My Top 100 Movies -- 65-61

Wondering when you'd see another Top 100 Movies post from me? Wonder no more!

65. Wallace & Gromit: The Curse of the Were-Rabbit. The Wallace and Gromit half-hour shorts from Nick Park and Aardman Studios are some of the best entertainment to ever come out of the U.K. (I say that knowing full well that there's plenty of other fantastic British entertainment; Wallace & Gromit are among the best of the best.) This full-length motion picture is perhaps not quite as good as, say, A Close Shave, but it's still marvelous... more than good enough to merit a spot in my top 100. Hysterically funny, wonderfully sweet at times, and lavishly detailed. To hate Wallace & Gromit is to hate good things.

64. Raiders of the Lost Ark. The first and best of the Indiana Jones movies. Harrison Ford has spent the last two decades of his film career coasting along on formula, but he was in his prime here, and has perfect chemistry with every other wonderful actor in the movie. His romance with Karen Allen is perfect. His rivalry with Paul Freeman is perfect. His repartee with John Rhys-Davies and Denholm Elliott is perfect. The action scenes in the film are exhilarating; the suspenseful scenes are tense. This is one rip-roaring adventure.

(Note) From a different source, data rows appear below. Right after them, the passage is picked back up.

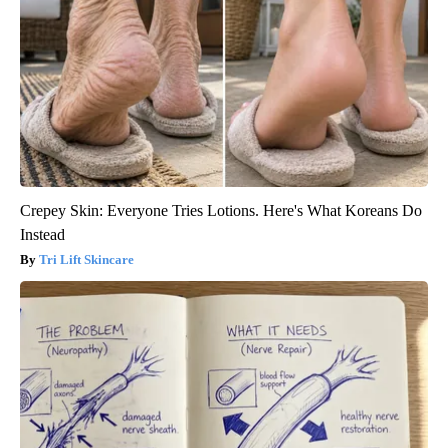
Crepey Skin: Everyone Tries Lotions. Here's What Koreans Do
Instead
Tri Lift Skincare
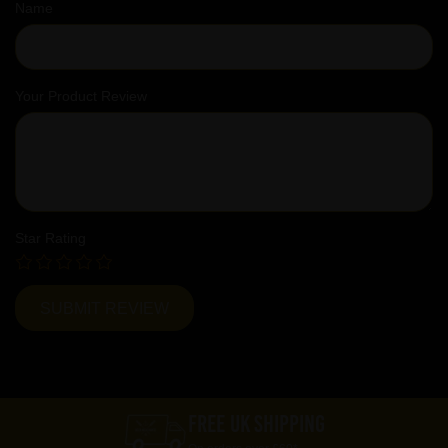
Name
Your Product Review
Star Rating
FREE UK SHIPPING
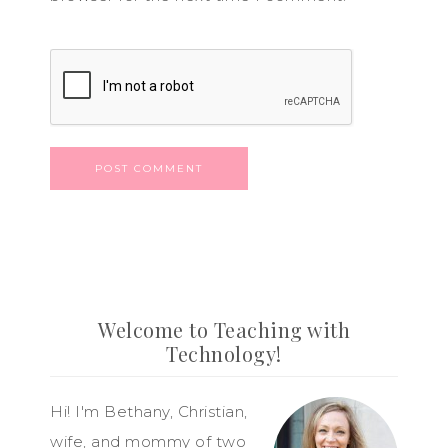
Welcome to Teaching with
Technology!
Hi! I'm Bethany, Christian,
wife, and mommy of two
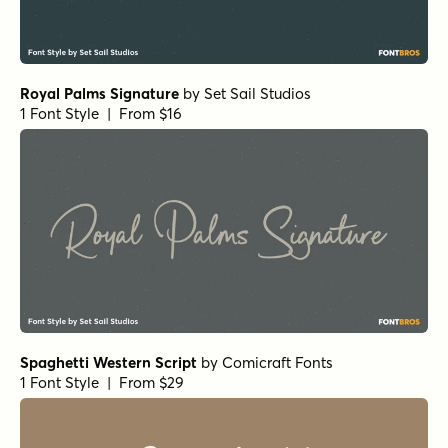
Royal Palms Signature
by
Set Sail Studios
1 Font Style | From $16
Spaghetti Western Script
by
Comicraft Fonts
1 Font Style | From $29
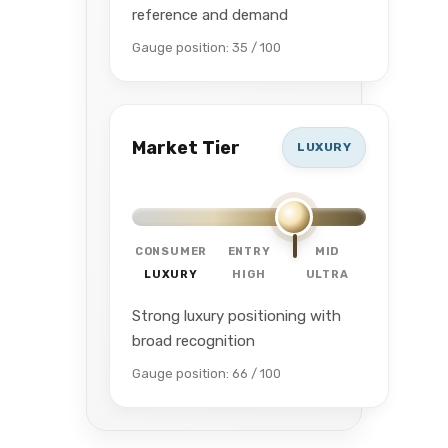
reference and demand
Gauge position: 35 / 100
Market Tier
LUXURY
CONSUMER
ENTRY
MID
LUXURY
HIGH
ULTRA
Strong luxury positioning with
broad recognition
Gauge position: 66 / 100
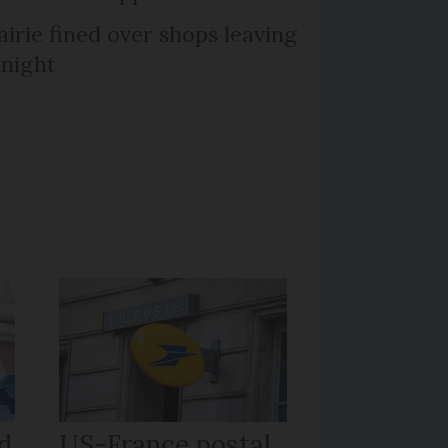
irie fined over shops leaving
 night
d
US-France postal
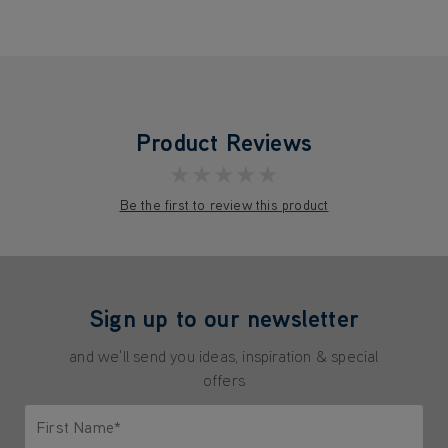
Product Reviews
★★★★★
Be the first to review this product
Sign up to our newsletter
and we'll send you ideas, inspiration & special
offers
First Name*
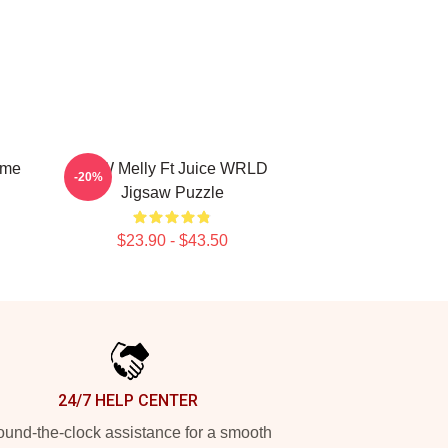
ime
YNW Melly Ft Juice WRLD
-20%
Jigsaw Puzzle
$23.90 - $43.50
24/7 HELP CENTER
und-the-clock assistance for a smooth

63. The Cider House Rules. This emotional tale sports a truly magnificent cast, from headliners Tobey Maguire, Charlize Theron, and Michael Caine, to supporters Delroy Lindo, Paul Rudd (yes, he's in this), Kathy Baker, J.K. Simmons, and Kieran Culkin. Author John Irving wrote this screenplay from his own novel, and it takes you on a complete and moving journey. This was a Best Picture nominee in 1999, a year of truly worthy competitors.

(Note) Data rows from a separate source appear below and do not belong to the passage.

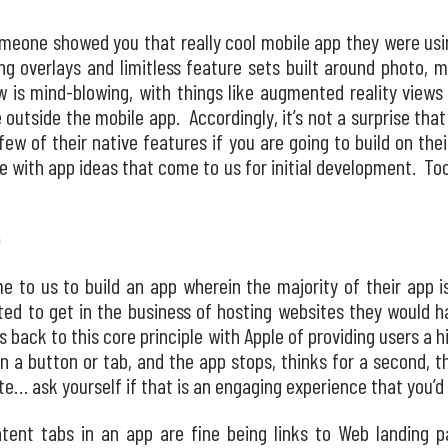
omeone showed you that really cool mobile app they were usi
g overlays and limitless feature sets built around photo, m
ow is mind-blowing, with things like augmented reality views
 outside the mobile app. Accordingly, it’s not a surprise tha
 few of their native features if you are going to build on thei
ee with app ideas that come to us for initial development. To
p
 to us to build an app wherein the majority of their app is 
ted to get in the business of hosting websites they would 
back to this core principle with Apple of providing users a h
on a button or tab, and the app stops, thinks for a second, 
te… ask yourself if that is an engaging experience that you’
ontent tabs in an app are fine being links to Web landing p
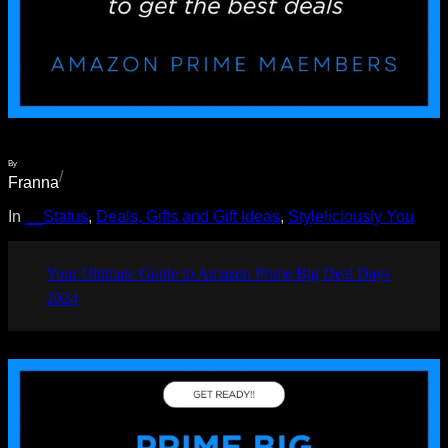
By
/
Franna
In
__Status
, 
Deals, Gifts and Gift Ideas
, 
Styleliciously You
Your Ultimate Guide to Amazon Prime Big Deal Days
2024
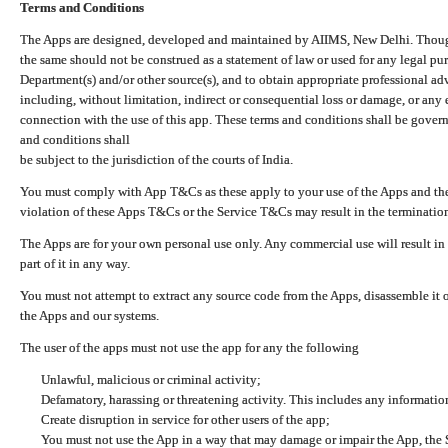
Terms and Conditions
The Apps are designed, developed and maintained by AIIMS, New Delhi. Though 
the same should not be construed as a statement of law or used for any legal pur
Department(s) and/or other source(s), and to obtain appropriate professional ad
including, without limitation, indirect or consequential loss or damage, or any e
connection with the use of this app. These terms and conditions shall be gover
and conditions shall
be subject to the jurisdiction of the courts of India.
You must comply with App T&Cs as these apply to your use of the Apps and the
violation of these Apps T&Cs or the Service T&Cs may result in the termination
The Apps are for your own personal use only. Any commercial use will result in
part of it in any way.
You must not attempt to extract any source code from the Apps, disassemble it o
the Apps and our systems.
The user of the apps must not use the app for any the following
Unlawful, malicious or criminal activity;
Defamatory, harassing or threatening activity. This includes any informatio
Create disruption in service for other users of the app;
You must not use the App in a way that may damage or impair the App, the S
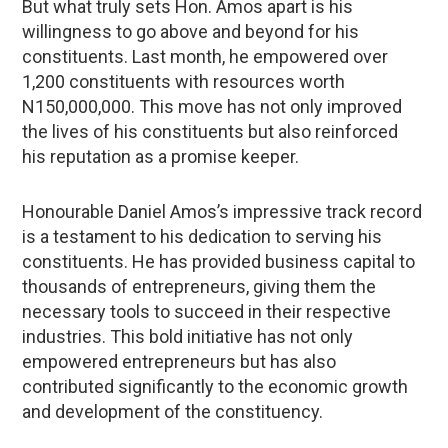
But what truly sets Hon. Amos apart is his
willingness to go above and beyond for his
constituents. Last month, he empowered over
1,200 constituents with resources worth
N150,000,000. This move has not only improved
the lives of his constituents but also reinforced
his reputation as a promise keeper.
Honourable Daniel Amos’s impressive track record
is a testament to his dedication to serving his
constituents. He has provided business capital to
thousands of entrepreneurs, giving them the
necessary tools to succeed in their respective
industries. This bold initiative has not only
empowered entrepreneurs but has also
contributed significantly to the economic growth
and development of the constituency.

62. Aliens and 61. Alien. It is truly difficult for me to pick one film over the other here, and perhaps because of this, they've ended up stuck together in my Top 100.

Ridley Scott's 1979 original is a masterfully suspenseful horror movie. It puts the characters in a truly impossible situation, completely trapped, fighting a creature who even if killed will threaten their lives. The movie upended all sorts of expectations by killing off the character who seems like the hero early on, and putting a strong woman (no coat-hanger-wielding, shrieking heroine like Halloween's Laurie Strode) at the center. The performances are outstanding, from a cast in which every name has appeared in countless other good movies: Sigourney Weaver, Tom Skerritt, Harry Dean Stanton, Yaphet Kotto, John Hurt, Ian Holm, and Veronica Cartwright. And the musical score from Jerry Goldsmith is brilliant at every turn.

James Cameron's 1986 sequel is as good an action movie as the original was a horror movie -- and what a brilliant and gutsy choice it was to completely switch genres like that for the sequel. Populated by a fun cast of characters memorably brought to life by actors like Michael Biehn, Bill Paxton, Paul Reiser, and Lance Henriksen, this movie is both tense and full of ass-kicking action. Sigourney Weaver actually received an Oscar nomination for Best Actress in this movie, one of the few times in history an actor has been nominated for "sci-fi" work, and it's wholly deserved. James Cameron's screenplay pops, with dialogue far better than his later successes, Titanic and Avatar. Composer James Horner contributed music so perfect and iconic that it got used in other movie trailers every year for more than a decade after he wrote it.

Both movies are sterling work in their respective genres, for their respective directors, by their respective casts, and so on.